Post by Blackstar Wed Feb 10, 2021 2:19 am

Review in Contra Costa Times, September 21, 2006:
Guns N' Roses comeback not bad, but not nearly good enough

By Tony Hicks
Contra Costa Times, Walnut Creek, Calif.


Axl Rose has a lot to make up for. How he's going to do it is still a mystery, even after seeing the singer and his band, Gun N' Roses, at the Warfield in San Francisco Wednesday night.

If you don't want to hear comparisons to the old GNR, stop reading now. That's what's going to happen when a one guy hijacks the name of a legendary band, doesn't tour or make records for a decade, then comes back resting squarely on the deeds of years past.

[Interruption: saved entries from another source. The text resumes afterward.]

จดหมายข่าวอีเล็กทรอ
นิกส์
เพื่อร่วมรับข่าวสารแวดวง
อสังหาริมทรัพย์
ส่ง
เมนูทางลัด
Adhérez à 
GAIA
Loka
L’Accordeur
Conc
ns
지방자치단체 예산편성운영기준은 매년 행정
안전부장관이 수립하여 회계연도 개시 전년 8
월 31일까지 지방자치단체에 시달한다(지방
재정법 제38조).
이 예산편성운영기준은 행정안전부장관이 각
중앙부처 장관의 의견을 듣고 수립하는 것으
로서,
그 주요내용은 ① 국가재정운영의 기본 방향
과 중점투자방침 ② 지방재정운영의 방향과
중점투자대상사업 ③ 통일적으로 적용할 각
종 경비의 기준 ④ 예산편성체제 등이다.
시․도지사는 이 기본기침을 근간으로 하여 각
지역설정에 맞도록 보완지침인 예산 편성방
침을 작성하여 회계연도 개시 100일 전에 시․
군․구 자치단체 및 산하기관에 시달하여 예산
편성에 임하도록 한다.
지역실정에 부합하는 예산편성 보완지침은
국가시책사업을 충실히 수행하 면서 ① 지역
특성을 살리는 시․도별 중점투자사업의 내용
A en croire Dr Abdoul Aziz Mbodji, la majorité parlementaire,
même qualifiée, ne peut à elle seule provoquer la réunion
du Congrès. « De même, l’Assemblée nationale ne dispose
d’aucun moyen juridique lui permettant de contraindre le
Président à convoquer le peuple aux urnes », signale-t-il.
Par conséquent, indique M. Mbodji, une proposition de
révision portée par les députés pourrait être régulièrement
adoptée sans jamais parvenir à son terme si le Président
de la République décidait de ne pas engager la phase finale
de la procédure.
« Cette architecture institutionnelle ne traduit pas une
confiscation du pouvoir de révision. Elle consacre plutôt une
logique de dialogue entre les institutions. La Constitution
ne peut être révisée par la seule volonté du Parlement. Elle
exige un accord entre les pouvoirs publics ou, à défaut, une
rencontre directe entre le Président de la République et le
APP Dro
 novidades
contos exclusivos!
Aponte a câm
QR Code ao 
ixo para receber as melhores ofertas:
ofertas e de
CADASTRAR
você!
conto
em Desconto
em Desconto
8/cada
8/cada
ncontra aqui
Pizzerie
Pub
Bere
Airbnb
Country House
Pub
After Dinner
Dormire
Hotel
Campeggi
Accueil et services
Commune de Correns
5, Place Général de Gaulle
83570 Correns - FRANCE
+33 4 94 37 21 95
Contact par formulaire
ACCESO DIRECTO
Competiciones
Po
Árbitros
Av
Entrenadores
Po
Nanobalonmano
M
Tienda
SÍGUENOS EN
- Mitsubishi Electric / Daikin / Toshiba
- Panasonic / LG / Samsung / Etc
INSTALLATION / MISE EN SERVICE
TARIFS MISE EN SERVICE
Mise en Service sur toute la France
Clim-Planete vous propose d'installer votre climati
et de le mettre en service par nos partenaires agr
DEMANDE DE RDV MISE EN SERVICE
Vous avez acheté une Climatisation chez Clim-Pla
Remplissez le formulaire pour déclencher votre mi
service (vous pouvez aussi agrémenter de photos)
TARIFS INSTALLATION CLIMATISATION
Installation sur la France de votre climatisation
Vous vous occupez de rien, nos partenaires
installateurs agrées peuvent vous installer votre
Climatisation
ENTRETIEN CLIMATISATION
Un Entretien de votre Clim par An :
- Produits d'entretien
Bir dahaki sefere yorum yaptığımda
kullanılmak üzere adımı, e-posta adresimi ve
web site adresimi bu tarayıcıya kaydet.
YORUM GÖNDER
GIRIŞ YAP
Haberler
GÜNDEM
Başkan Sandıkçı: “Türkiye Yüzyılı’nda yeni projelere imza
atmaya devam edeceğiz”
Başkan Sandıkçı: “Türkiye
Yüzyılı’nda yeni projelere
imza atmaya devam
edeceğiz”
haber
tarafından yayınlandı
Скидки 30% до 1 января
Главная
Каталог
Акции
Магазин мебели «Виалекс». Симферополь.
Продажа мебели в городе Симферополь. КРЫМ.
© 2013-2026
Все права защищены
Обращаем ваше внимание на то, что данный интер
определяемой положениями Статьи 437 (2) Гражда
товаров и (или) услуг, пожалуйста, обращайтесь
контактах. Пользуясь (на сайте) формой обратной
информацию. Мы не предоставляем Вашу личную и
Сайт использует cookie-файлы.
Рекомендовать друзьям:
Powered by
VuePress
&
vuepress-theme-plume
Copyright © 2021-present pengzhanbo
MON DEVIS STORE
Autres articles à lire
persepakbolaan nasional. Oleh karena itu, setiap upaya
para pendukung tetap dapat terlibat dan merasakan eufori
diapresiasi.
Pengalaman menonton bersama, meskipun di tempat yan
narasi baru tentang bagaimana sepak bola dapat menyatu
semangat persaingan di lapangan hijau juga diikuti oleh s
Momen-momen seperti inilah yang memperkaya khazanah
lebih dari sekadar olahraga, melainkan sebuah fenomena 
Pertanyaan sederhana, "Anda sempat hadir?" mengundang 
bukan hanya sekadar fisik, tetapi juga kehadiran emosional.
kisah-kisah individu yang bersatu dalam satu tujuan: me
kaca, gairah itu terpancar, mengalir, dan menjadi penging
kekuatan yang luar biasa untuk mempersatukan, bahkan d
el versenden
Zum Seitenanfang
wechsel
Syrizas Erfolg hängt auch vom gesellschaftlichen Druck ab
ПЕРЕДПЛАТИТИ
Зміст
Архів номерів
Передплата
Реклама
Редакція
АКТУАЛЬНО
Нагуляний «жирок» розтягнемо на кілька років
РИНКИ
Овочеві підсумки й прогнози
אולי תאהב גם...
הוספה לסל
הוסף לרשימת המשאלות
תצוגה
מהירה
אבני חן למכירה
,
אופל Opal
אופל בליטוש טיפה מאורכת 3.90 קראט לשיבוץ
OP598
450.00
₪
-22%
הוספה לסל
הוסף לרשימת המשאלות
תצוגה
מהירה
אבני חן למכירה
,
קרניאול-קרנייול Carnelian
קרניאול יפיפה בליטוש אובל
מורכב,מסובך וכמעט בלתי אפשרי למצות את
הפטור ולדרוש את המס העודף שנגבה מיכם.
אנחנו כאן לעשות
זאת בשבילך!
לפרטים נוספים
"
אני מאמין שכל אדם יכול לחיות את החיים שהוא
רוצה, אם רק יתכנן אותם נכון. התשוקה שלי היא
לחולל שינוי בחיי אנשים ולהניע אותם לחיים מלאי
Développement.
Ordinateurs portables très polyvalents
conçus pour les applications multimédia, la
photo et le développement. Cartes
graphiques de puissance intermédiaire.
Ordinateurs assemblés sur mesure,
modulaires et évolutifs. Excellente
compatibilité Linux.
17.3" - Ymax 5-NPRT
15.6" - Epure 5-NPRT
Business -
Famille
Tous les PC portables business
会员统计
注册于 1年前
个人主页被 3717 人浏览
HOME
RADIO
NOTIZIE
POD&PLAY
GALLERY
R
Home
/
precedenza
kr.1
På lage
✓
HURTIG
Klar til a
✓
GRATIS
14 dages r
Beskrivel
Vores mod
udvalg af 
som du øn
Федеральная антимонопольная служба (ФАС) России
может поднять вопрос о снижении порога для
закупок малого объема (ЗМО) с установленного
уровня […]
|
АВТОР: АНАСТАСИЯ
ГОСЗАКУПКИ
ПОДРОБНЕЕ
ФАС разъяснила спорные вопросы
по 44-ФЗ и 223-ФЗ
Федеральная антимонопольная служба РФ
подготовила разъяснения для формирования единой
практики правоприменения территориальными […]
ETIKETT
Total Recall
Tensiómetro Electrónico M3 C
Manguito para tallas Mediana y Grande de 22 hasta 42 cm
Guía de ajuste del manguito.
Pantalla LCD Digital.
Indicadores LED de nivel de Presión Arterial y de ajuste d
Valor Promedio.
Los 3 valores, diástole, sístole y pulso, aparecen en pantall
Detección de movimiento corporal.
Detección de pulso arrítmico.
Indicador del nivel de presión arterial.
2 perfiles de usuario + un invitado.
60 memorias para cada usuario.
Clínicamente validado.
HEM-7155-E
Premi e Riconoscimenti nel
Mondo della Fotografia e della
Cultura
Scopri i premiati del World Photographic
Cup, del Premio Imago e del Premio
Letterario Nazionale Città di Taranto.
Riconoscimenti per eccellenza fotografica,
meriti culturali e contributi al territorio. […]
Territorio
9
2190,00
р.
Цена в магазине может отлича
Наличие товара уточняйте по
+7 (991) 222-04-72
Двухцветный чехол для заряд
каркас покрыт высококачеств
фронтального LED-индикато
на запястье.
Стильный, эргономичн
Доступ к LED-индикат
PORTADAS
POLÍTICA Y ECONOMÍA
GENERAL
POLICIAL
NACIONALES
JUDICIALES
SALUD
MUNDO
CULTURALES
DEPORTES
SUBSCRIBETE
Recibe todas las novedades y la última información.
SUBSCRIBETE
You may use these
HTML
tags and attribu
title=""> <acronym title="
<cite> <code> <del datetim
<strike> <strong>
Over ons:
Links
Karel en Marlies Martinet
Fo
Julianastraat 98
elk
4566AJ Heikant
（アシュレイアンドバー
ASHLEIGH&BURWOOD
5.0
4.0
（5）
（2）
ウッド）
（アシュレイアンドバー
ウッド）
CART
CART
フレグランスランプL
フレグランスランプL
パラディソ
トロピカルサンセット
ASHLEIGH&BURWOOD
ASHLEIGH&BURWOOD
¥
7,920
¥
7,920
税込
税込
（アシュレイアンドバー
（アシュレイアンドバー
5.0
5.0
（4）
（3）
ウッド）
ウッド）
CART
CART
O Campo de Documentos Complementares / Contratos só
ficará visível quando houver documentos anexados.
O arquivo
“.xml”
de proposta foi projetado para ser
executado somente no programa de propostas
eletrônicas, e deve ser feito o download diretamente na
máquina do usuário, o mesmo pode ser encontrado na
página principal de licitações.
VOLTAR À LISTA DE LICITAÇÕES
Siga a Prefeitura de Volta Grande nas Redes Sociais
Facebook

Rose has hired a stage full of musicians to play under the moniker that so many people still know and love. No Slash to play guitar anymore? No problem. Rose hired three great players who look and sound like superstars though three was probably a bit of overkill, , leading one to the obvious conclusion as to the identifiable sound and skill level of the old guys.

No Duff on bass? No problem. Rose hires Tommy Stinson, the bassist from the Replacements, one of the greatest alt-rock bands to ever grace the planet.

No Matt Sorum on drums? Rose gets Brian "Brain" Mantia, the excellent drummer of the Bay Area's own Primus.

That's a lot of credibility with which Rose has armed himself to take Guns N' Roses into its new phase. Well, at least the touring version of the new phase. We're still waiting (more than a decade) for the release of GNR's infamously oft-delayed "Chinese Democracy" record.

So the question is this: What was Rose trying to accomplish Wednesday night? Is it truly a new Guns N' Roses he's shaping, or is he trying to replicate the feats of the old band while nudging the current lineup into new territory?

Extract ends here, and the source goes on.